The problem: Present the data once more in exactly its original form.

The data section start

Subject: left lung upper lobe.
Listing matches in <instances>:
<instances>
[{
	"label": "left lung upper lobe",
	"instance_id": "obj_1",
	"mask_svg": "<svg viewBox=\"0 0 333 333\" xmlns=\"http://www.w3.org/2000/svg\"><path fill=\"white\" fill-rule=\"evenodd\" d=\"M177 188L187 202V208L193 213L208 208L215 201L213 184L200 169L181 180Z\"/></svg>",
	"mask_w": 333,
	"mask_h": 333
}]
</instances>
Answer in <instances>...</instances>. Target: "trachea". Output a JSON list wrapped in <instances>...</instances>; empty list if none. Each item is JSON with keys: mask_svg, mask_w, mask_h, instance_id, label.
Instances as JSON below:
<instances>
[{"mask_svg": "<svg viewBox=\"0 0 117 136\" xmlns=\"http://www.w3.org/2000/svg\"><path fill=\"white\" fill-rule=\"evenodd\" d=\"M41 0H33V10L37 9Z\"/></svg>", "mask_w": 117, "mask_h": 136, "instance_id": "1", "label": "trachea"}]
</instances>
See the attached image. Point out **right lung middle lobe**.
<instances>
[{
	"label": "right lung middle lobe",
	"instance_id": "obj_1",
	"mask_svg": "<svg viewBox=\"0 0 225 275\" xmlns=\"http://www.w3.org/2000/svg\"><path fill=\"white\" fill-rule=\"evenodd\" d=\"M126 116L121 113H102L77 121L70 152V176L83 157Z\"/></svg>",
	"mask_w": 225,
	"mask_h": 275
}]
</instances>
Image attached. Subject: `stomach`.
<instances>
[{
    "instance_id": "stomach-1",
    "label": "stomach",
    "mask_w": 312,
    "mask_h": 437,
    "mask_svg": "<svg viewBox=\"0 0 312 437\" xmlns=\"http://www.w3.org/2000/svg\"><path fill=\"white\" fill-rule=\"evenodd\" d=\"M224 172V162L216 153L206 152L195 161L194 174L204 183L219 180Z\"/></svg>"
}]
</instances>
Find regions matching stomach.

The data section end

Exercise solution:
Subject: left lung upper lobe.
Listing matches in <instances>:
<instances>
[{
	"label": "left lung upper lobe",
	"instance_id": "obj_1",
	"mask_svg": "<svg viewBox=\"0 0 333 333\" xmlns=\"http://www.w3.org/2000/svg\"><path fill=\"white\" fill-rule=\"evenodd\" d=\"M177 188L187 202V208L193 213L208 208L215 201L213 184L200 169L181 180Z\"/></svg>",
	"mask_w": 333,
	"mask_h": 333
}]
</instances>
Answer in <instances>...</instances>. Target: "trachea". Output a JSON list wrapped in <instances>...</instances>; empty list if none. Each item is JSON with keys: mask_svg, mask_w, mask_h, instance_id, label.
Instances as JSON below:
<instances>
[{"mask_svg": "<svg viewBox=\"0 0 117 136\" xmlns=\"http://www.w3.org/2000/svg\"><path fill=\"white\" fill-rule=\"evenodd\" d=\"M41 0H33V10L37 9Z\"/></svg>", "mask_w": 117, "mask_h": 136, "instance_id": "1", "label": "trachea"}]
</instances>
See the attached image. Point out **right lung middle lobe**.
<instances>
[{
	"label": "right lung middle lobe",
	"instance_id": "obj_1",
	"mask_svg": "<svg viewBox=\"0 0 225 275\" xmlns=\"http://www.w3.org/2000/svg\"><path fill=\"white\" fill-rule=\"evenodd\" d=\"M126 116L121 113H102L77 121L70 152V176L83 157Z\"/></svg>",
	"mask_w": 225,
	"mask_h": 275
}]
</instances>
Image attached. Subject: `stomach`.
<instances>
[{
    "instance_id": "stomach-1",
    "label": "stomach",
    "mask_w": 312,
    "mask_h": 437,
    "mask_svg": "<svg viewBox=\"0 0 312 437\" xmlns=\"http://www.w3.org/2000/svg\"><path fill=\"white\" fill-rule=\"evenodd\" d=\"M224 172V162L216 153L206 152L195 161L194 174L204 183L219 180Z\"/></svg>"
}]
</instances>
Find regions matching stomach.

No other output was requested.